余市の砂浜で野焼き! 縄文野焼き祭り

 夏の恒例行事「よいち縄文野焼き祭り」(仲鉢浩実行委員長)が、8月8日(土)17:00から、余市栄町の砂浜(日本海余市保養センターはまなす温泉裏側海岸)で開かれた。
 小樽・余市・札幌など近郊の幼児から大人までの陶芸愛好家らによる、約250点の土器や器・壺やオブジェなどの作品が、砂浜で野焼きされた。
noyakimaturi1.jpg 同祭りは、1997(平成9)年に始まり、ほぼ毎年開かれ、今年で18年目を迎えた。今年は雨の心配もなく決行された。

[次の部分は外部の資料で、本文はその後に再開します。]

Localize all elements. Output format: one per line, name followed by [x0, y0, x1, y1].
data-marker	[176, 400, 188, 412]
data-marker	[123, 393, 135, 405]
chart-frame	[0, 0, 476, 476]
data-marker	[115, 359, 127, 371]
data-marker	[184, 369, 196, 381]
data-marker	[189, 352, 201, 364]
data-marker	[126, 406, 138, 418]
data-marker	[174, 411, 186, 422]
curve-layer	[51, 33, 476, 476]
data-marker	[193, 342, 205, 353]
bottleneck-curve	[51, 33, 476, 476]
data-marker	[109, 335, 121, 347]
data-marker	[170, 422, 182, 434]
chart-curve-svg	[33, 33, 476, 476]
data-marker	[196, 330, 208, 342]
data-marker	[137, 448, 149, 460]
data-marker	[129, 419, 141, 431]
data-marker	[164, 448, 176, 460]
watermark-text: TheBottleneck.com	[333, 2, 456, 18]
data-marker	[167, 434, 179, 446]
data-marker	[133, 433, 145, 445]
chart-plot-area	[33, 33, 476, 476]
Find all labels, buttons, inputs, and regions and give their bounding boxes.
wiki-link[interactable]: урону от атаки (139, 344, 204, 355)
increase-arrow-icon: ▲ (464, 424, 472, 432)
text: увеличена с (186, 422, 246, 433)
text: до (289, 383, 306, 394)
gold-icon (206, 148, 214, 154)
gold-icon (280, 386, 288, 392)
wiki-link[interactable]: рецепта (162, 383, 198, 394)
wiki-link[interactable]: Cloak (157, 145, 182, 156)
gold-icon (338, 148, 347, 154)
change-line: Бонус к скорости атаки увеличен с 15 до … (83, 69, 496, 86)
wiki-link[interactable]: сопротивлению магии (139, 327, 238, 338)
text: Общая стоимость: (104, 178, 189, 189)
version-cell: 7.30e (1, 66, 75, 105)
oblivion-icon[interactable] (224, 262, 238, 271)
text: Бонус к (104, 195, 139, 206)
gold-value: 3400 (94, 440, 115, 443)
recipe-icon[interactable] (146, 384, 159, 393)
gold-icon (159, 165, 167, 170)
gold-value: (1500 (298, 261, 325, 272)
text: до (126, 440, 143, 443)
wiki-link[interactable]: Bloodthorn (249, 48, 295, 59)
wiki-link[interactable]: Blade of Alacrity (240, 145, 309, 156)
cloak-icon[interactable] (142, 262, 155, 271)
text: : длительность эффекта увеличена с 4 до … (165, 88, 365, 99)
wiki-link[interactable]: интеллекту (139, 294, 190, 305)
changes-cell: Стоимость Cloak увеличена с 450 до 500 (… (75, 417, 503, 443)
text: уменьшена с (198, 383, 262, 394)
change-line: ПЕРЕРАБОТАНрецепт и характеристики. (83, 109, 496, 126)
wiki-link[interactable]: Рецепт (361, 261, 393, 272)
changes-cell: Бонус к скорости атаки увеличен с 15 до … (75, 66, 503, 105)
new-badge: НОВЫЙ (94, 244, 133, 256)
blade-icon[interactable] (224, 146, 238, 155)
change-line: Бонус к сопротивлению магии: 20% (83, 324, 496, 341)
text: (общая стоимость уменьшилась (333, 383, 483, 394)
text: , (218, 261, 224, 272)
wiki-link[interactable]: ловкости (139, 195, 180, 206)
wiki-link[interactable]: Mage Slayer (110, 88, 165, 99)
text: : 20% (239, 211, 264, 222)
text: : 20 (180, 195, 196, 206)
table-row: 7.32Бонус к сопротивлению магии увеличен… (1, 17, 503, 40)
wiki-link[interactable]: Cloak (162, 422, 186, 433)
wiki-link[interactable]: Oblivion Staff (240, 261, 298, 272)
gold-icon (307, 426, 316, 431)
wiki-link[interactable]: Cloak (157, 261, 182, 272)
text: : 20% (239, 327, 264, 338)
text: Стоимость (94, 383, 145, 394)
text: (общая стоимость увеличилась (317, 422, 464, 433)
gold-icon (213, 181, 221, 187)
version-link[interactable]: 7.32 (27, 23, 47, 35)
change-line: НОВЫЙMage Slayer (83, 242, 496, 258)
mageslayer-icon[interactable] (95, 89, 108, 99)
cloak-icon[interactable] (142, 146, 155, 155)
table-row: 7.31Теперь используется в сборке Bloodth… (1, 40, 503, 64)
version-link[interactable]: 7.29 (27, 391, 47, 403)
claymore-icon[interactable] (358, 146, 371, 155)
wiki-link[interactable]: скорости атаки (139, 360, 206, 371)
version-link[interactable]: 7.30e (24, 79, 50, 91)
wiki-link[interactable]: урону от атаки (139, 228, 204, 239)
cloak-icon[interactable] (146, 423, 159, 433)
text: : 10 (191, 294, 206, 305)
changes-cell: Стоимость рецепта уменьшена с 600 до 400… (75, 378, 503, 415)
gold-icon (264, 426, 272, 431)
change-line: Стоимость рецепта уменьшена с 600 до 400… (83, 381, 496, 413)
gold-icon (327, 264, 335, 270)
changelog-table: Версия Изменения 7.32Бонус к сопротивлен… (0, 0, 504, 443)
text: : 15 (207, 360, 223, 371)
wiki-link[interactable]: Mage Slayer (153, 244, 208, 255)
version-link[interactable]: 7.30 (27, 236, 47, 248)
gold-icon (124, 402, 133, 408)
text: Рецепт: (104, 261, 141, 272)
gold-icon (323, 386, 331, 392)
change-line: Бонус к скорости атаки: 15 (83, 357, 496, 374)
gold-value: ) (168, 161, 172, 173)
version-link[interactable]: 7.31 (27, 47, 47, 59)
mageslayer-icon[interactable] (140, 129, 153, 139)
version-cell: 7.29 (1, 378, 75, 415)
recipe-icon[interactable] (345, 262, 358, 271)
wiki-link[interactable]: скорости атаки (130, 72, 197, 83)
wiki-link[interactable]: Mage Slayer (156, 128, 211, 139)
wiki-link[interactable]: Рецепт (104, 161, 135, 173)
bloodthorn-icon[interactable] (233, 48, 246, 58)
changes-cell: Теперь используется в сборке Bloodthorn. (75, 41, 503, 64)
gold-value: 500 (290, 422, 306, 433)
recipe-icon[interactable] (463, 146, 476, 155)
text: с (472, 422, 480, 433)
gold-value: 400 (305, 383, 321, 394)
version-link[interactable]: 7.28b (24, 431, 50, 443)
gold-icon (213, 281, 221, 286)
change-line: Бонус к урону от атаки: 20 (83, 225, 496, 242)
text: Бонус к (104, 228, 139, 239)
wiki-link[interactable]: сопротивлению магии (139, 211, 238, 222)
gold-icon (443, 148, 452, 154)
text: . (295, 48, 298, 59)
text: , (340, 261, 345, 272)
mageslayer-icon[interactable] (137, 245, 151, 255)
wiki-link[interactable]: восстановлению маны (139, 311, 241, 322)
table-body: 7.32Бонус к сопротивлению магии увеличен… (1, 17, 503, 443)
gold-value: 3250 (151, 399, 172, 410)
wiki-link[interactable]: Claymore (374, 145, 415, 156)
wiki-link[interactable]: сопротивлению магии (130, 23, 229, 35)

 同祭りの重要人物で審査員を務めていた中村小太郎氏(故岡本太郎の弟子)が、今年の春に亡くなり、その追悼も合わせて行われた。
 会場には、作品を提出した人やその家族、関係者ら300名が集まり、周辺にテントを張り泊まりがけで参加。
 野焼きは、窯を使わず、砂浜に幅2.5m・長さ18mの砂を盛り、築堤を作った中に、粘土で自由な発想で製作した作品を並べ、薪を焼べながら火を絶やさないように見守り、深夜の12:00に消火し、その状態のままで朝まで放置して冷やし完成させる。
noyakimaturi2.jpg 18:00に、縄文時代を意識して、弓錐(ゆみぎり)で火起こしが始まった。来場者が取り囲んで見守る中、30分以上かかってやっと火が起きた。火種をたいまつに移し、野焼き場所に点火。パチパチと火の粉が舞い、大きな炎が作品を包み込んだ。夕暮れとともに幻想的な光景となっていった。
 エゾシカの革やヤギの革を張った太鼓など、北海道のオリジナルな太鼓を使用し、演縄文太鼓演奏者3名による奏会が開かれた。普段、聞き慣れた太鼓の音色とは違った、縄文時代を思わせる不思議な音が浜辺に広がり、来場者は、ゆったりとした時間を過ごしていた。
 引き続き、「アンガソ」のライブも開かれ、ノリの良い曲に合わせ、踊ったり歌ったり、楽しんでいた。
 常連となる北海道芸術デザイン専門学校クラフトデザイン専攻の1年生17名と2年生6名が、それぞれの思いで作品を製作し野焼きに参加した。

 1年男子4名は、「昨年まで審査員を務めていた中村さんは、岡本太郎の弟子ということで、岡本太郎の作品を意識して真似てみたり、玉ねぎをモチーフにしたもの、月をイメージした壺、縄文土器を作った」と話し、「明日になって上手く焼けているか楽しみだが、割れていないか心配している」と話した。
 小樽縄文人の会代表・前田隆護さん(アート工房開拓舎主宰)は、同工房から大人38名・子ども24名が参加し、縄文模様や形に則り、土偶や置物・オブジェなど約80点を提出。前田さんは、「オリジナル作品を作り、思いが形にできればと思う。ここで縄文人に思いを馳せて、楽しい音楽を聞きながらみんなで楽しむことは、縄文人の精神に合っている」と話した。
 9日(日)は、9:00から同会場で、作品の表彰式が行われ、野焼きされた作品は、8月22日(土)〜23日(日)に、小樽運河プラザ(色内2)3番庫ギャラリーで開かれる「おたる縄文の集い 縄文のこころ 絶やすまじ」で展示される予定。